[Items listed in a dataset]
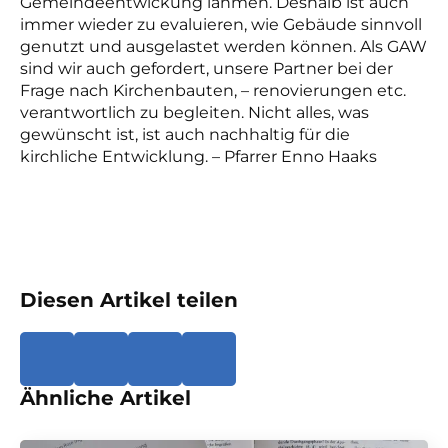
Gemeindeentwickung lähmen. Deshalb ist auch
immer wieder zu evaluieren, wie Gebäude sinnvoll
genutzt und ausgelastet werden können. Als GAW
sind wir auch gefordert, unsere Partner bei der
Frage nach Kirchenbauten, – renovierungen etc.
verantwortlich zu begleiten. Nicht alles, was
gewünscht ist, ist auch nachhaltig für die
kirchliche Entwicklung. – Pfarrer Enno Haaks
Diesen Artikel teilen
Ähnliche Artikel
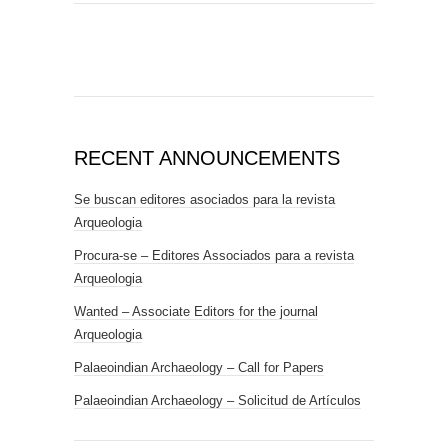
RECENT ANNOUNCEMENTS
Se buscan editores asociados para la revista
Arqueologia
Procura-se – Editores Associados para a revista
Arqueologia
Wanted – Associate Editors for the journal
Arqueologia
Palaeoindian Archaeology – Call for Papers
Palaeoindian Archaeology – Solicitud de Artículos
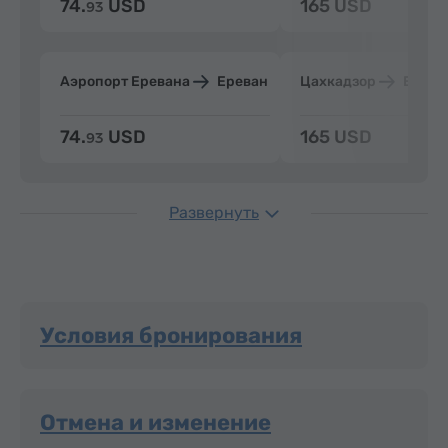
74.
USD
165 USD
93
Аэропорт Еревана
Ереван
Цахкадзор
Ерева
74.
USD
165 USD
93
Развернуть
Условия бронирования
Отмена и изменение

→ **Work instruction**:
In the data above, how many lines include the word "Archaeology"? Answer with the number only.

→ **Reply**:
2